Deploying custom foundation models in IBM watsonx.ai
You can upload and deploy a custom foundation model for use with watsonx.ai™ inferencing capabilities.
Deploying a custom foundation model provides the flexibility for you to implement the AI solutions that are right for your use case. The deployment process differs slightly depending on the source of your custom foundation model.
It is best to get the model directly from the model builder. One place to find new models is Hugging Face, a repository for open source foundation models used by many model builders.
Watch this video to see how to set up storage for the custom model, load the model into the storage, and register the model to make it available for deployment.
This video provides a visual method to learn the concepts and tasks in this documentation.

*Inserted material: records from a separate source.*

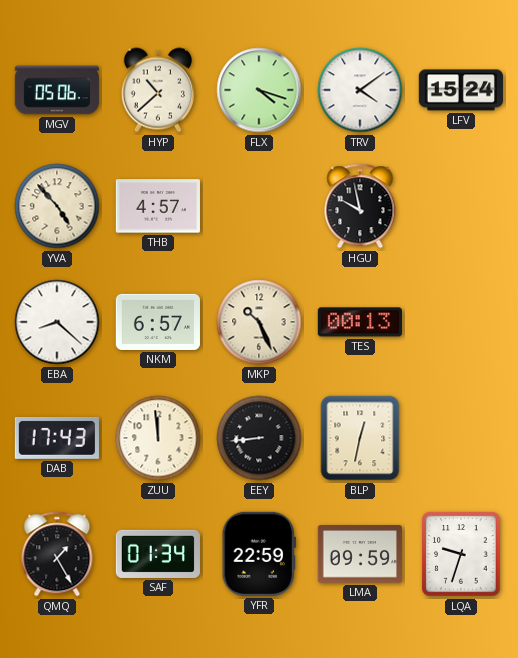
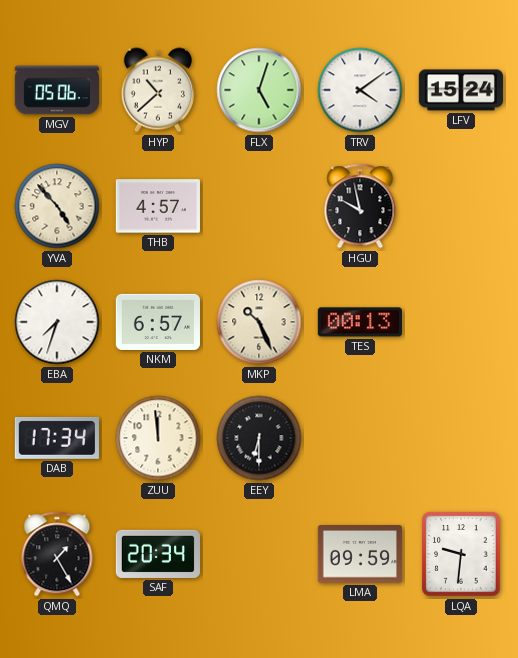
FLX: 4:18 -> 5:03
EBA: 8:22 -> 7:33
DAB: 17:43 -> 17:34
EEY: 8:44 -> 6:30
BLP: 12:32 -> none
SAF: 01:34 -> 20:34
YFR: 22:59 -> none
LQA: 9:33 -> 9:31
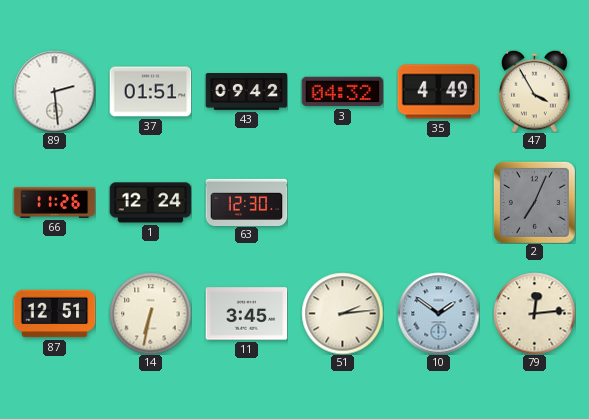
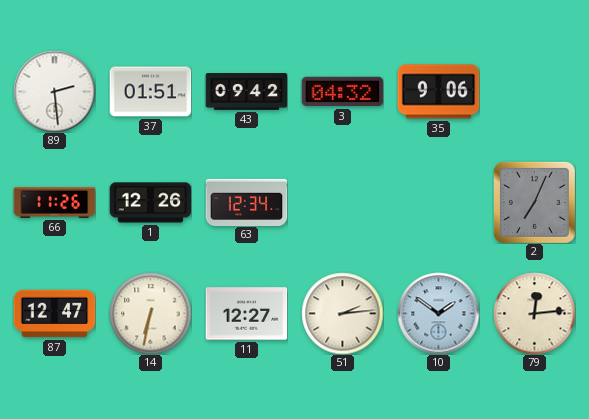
35: 4:49 -> 9:06
47: 3:55 -> none
1: 12:24 -> 12:26
63: 12:30 -> 12:34
87: 12:51 -> 12:47
11: 3:45 -> 12:27
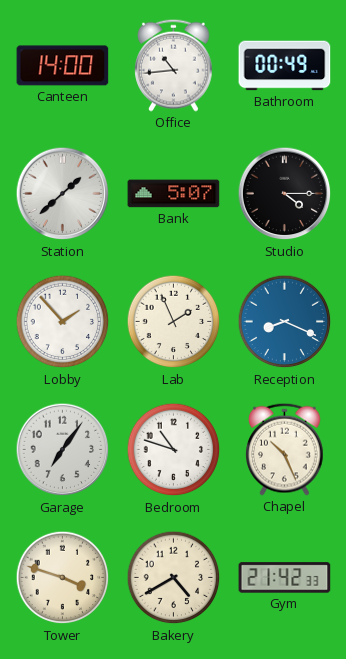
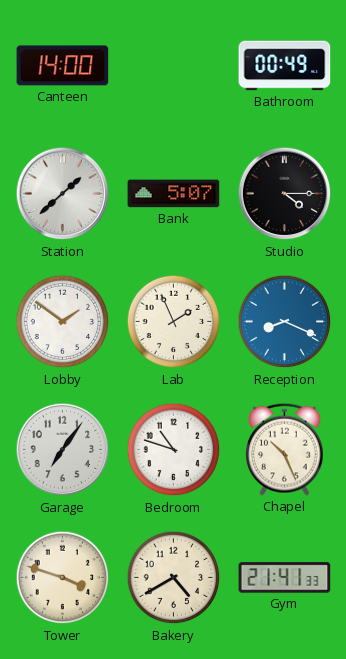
Office: 10:44 -> none
Lobby: 1:53 -> 1:51
Gym: 21:42 -> 21:41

Deploying custom foundation models
You must prepare the custom foundation model and upload the model to PVC storage. After storing the model, you must register the model with watsonx.ai.
The following graphic shows the process followed by a system administrator:
When you complete the storage and registration process, the MLOps engineers can deploy the custom foundation mode and prompt engineers can use the deployed model for prompting. For more information, see Deploying custom foundation models in the IBM watsonx.ai and watsonx.governance™ documentation.
Preparing the model and uploading to PVC storage
The vLLM inferencing server provides an optimized inference runtime for serving many popular foundation model architectures. Certain models are not yet supported, though. To enable usage of these custom foundation models, you must add or build a custom inference runtime image for your custom foundation model.
- Review the supported architecture frameworks, hardware specifications, and software specifications for custom foundation models. See Planning to deploy a custom foundation model.
- Add or build a custom inference runtime image for your custom foundation model (only models that are not yet supported by the standard vLLM inference server). See Building a custom inference runtime image for your custom foundation model.
- Set up a storage repository for hosting the model and then upload the model to the storage repository. See Setting up storage and uploading the model.
- Register the custom foundation model to use with watsonx.ai. See Registering a custom foundation model
For a watsonx.ai lightweight engine installation, you follow different steps to add custom foundation models. For details, see Adding custom foundation models to watsonx.ai lightweight engine.